- Exercise goal: Please restate each line of the data that follows word for word, skipping any image.

::::

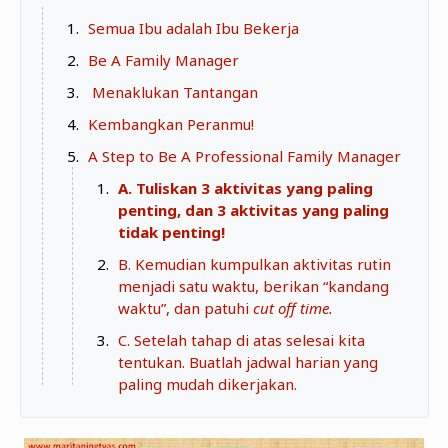
Zona Curcol
Semua Ibu adalah Ibu Bekerja
TeknOto
Ngobrolin Film
Be A Family Manager
Soal Uang
Menaklukan Tantangan
Sudut Rumah
Kembangkan Peranmu!
Blog&Write
A Step to Be A Professional Family Manager
A. Tuliskan 3 aktivitas yang paling
penting, dan 3 aktivitas yang paling
tidak penting!
B. Kemudian kumpulkan aktivitas rutin
menjadi satu waktu, berikan “kandang
waktu”, dan patuhi
cut off time.
C. Setelah tahap di atas selesai kita
tentukan. Buatlah jadwal harian yang
paling mudah dikerjakan.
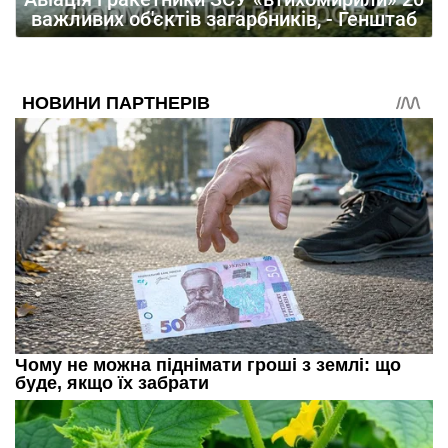
важливих об'єктів загарбників, - Генштаб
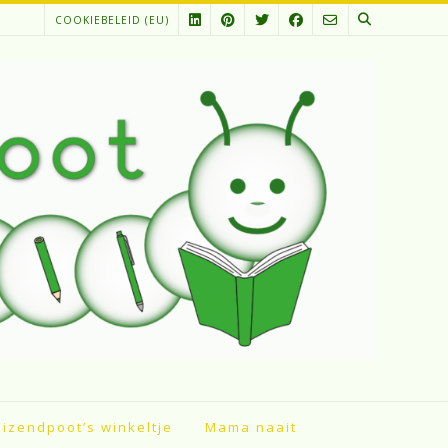
COOKIEBELEID (EU)
izendpoot’s winkeltje
Mama naait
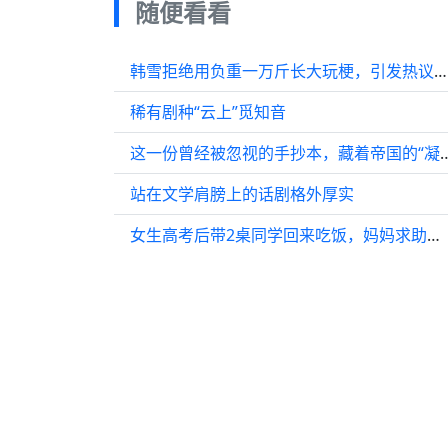
随便看看
韩雪拒绝用负重一万斤长大玩梗，引发热议，网友：是你唱难听的梗
稀有剧种“云上”觅知音
这一份曾经被忽视的手抄本，
站在文学肩膀上的话剧格外厚实
女生高考后带2桌同学回来吃饭，妈妈求助网友：哪个是未来女婿？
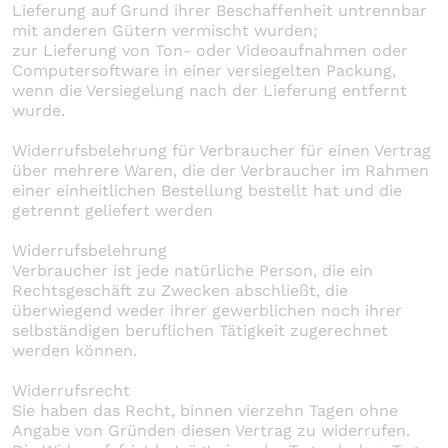
Lieferung auf Grund ihrer Beschaffenheit untrennbar
mit anderen Gütern vermischt wurden;
zur Lieferung von Ton- oder Videoaufnahmen oder
Computersoftware in einer versiegelten Packung,
wenn die Versiegelung nach der Lieferung entfernt
wurde.
Widerrufsbelehrung für Verbraucher für einen Vertrag
über mehrere Waren, die der Verbraucher im Rahmen
einer einheitlichen Bestellung bestellt hat und die
getrennt geliefert werden
Widerrufsbelehrung
Verbraucher ist jede natürliche Person, die ein
Rechtsgeschäft zu Zwecken abschließt, die
überwiegend weder ihrer gewerblichen noch ihrer
selbständigen beruflichen Tätigkeit zugerechnet
werden können.
Widerrufsrecht
Sie haben das Recht, binnen vierzehn Tagen ohne
Angabe von Gründen diesen Vertrag zu widerrufen.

::::

- Exercise answer:
Zona Curcol
Semua Ibu adalah Ibu Bekerja
TeknOto
Ngobrolin Film
Be A Family Manager
Soal Uang
Menaklukan Tantangan
Sudut Rumah
Kembangkan Peranmu!
Blog&Write
A Step to Be A Professional Family Manager
A. Tuliskan 3 aktivitas yang paling
penting, dan 3 aktivitas yang paling
tidak penting!
B. Kemudian kumpulkan aktivitas rutin
menjadi satu waktu, berikan “kandang
waktu”, dan patuhi
cut off time.
C. Setelah tahap di atas selesai kita
tentukan. Buatlah jadwal harian yang
paling mudah dikerjakan.
важливих об'єктів загарбників, - Генштаб
COOKIEBELEID (EU)
izendpoot’s winkeltje
Mama naait
随便看看
韩雪拒绝用负重一万斤长大玩梗，引发热议，网友：是你唱难听的梗
稀有剧种“云上”觅知音
这一份曾经被忽视的手抄本，
站在文学肩膀上的话剧格外厚实
女生高考后带2桌同学回来吃饭，妈妈求助网友：哪个是未来女婿？
Lieferung auf Grund ihrer Beschaffenheit untrennbar
mit anderen Gütern vermischt wurden;
zur Lieferung von Ton- oder Videoaufnahmen oder
Computersoftware in einer versiegelten Packung,
wenn die Versiegelung nach der Lieferung entfernt
wurde.
Widerrufsbelehrung für Verbraucher für einen Vertrag
über mehrere Waren, die der Verbraucher im Rahmen
einer einheitlichen Bestellung bestellt hat und die
getrennt geliefert werden
Widerrufsbelehrung
Verbraucher ist jede natürliche Person, die ein
Rechtsgeschäft zu Zwecken abschließt, die
überwiegend weder ihrer gewerblichen noch ihrer
selbständigen beruflichen Tätigkeit zugerechnet
werden können.
Widerrufsrecht
Sie haben das Recht, binnen vierzehn Tagen ohne
Angabe von Gründen diesen Vertrag zu widerrufen.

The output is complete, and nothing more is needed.